The honest answer is that there’s no single best month — different pests peak at different points in the season, and Waterstone’s climate means the calendar is rarely quiet. That said, early spring is when most homeowners benefit from getting ahead of things. Carpenter ants start showing up as temperatures climb above freezing, mosquito season in northern Oakland County typically kicks off by late April or early May, and tick activity begins well before most people expect it — as soon as daytime temps are consistently above 40 degrees Fahrenheit.
Fall is the other critical window, specifically for rodent prevention. As temperatures drop in October and November, mice start looking for warmth and move toward residential structures. Waterstone’s 600 acres of open space, parks, and golf course rough give them plenty of habitat right up to your foundation. Getting a prevention program in place before that pressure builds — sealing entry points, treating perimeter areas — is significantly more effective than responding after you’ve already found evidence inside. Starting in spring and maintaining through the year is the most cost-effective approach for most Waterstone homeowners.
Yes — and the detection method we use is in a category most pest control companies simply can’t offer. We have a certified canine bed bug detection program, and fewer than 100 companies in the entire United States provide this service. A trained detection dog can locate a single bed bug or egg cluster inside a wall void, behind an outlet cover, or beneath a mattress seam — with an accuracy rate that visual inspections can’t match. If you’re unsure whether you actually have bed bugs or you want confirmation before committing to a treatment, this is the most reliable diagnostic available.

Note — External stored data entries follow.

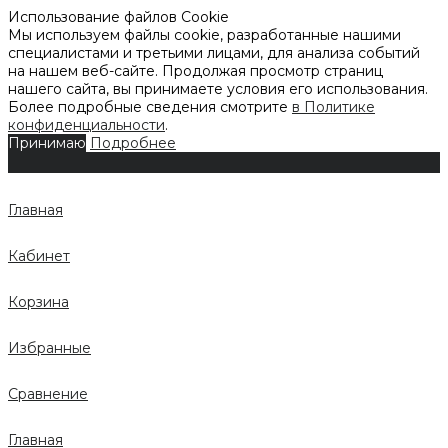
Использование файлов Cookie
Мы используем файлы cookie, разработанные нашими
специалистами и третьими лицами, для анализа событий
на нашем веб-сайте. Продолжая просмотр страниц
нашего сайта, вы принимаете условия его использования.
Более подробные сведения смотрите
в Политике
конфиденциальности
.
Принимаю
Подробнее
Главная
Кабинет
Корзина
Избранные
Сравнение
Главная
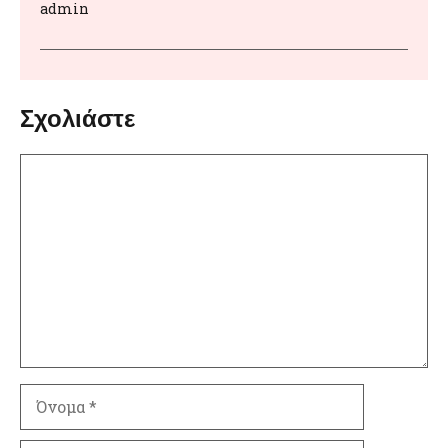
admin
Σχολιάστε
Σχόλιο
Όνομα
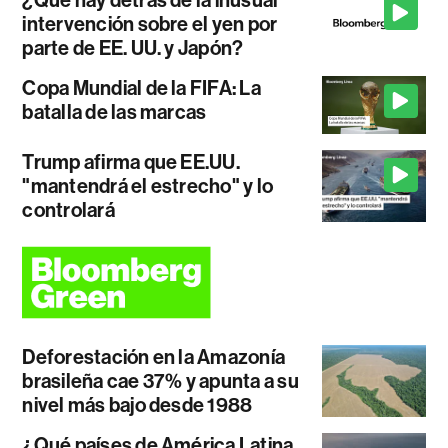
intervención sobre el yen por
parte de EE. UU. y Japón?
Copa Mundial de la FIFA: La
batalla de las marcas
Trump afirma que EE.UU.
"mantendrá el estrecho" y lo
controlará
Deforestación en la Amazonía
brasileña cae 37% y apunta a su
nivel más bajo desde 1988
¿Qué países de América Latina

Bed bugs don’t have anything to do with how clean your home is. They travel on luggage, clothing, and used furniture — and for Waterstone residents who travel regularly for work, that risk is the same as anyone else’s. The K-9 inspection removes the guesswork. If the dog clears your home, you can trust that result. If activity is found, you know exactly where it is and what you’re dealing with before a single treatment decision gets made.
We offer discounts for seniors, veterans, and first responders. For a community like Waterstone — which includes Independence Village of Waterstone on Market Street as well as longtime Oakland County homeowners who’ve spent decades building something worth protecting — those discounts are a straightforward acknowledgment of the people who make up this community.
If you or someone in your household qualifies, just mention it when you call. There’s no complicated process. We also offer price matching for reasonable competitor rates, so if you’ve gotten a quote from another local exterminator and you want to compare, bring it up. The goal is to make sure cost isn’t the reason someone puts off dealing with a pest problem that’s only going to get worse — or more expensive — the longer it goes unaddressed.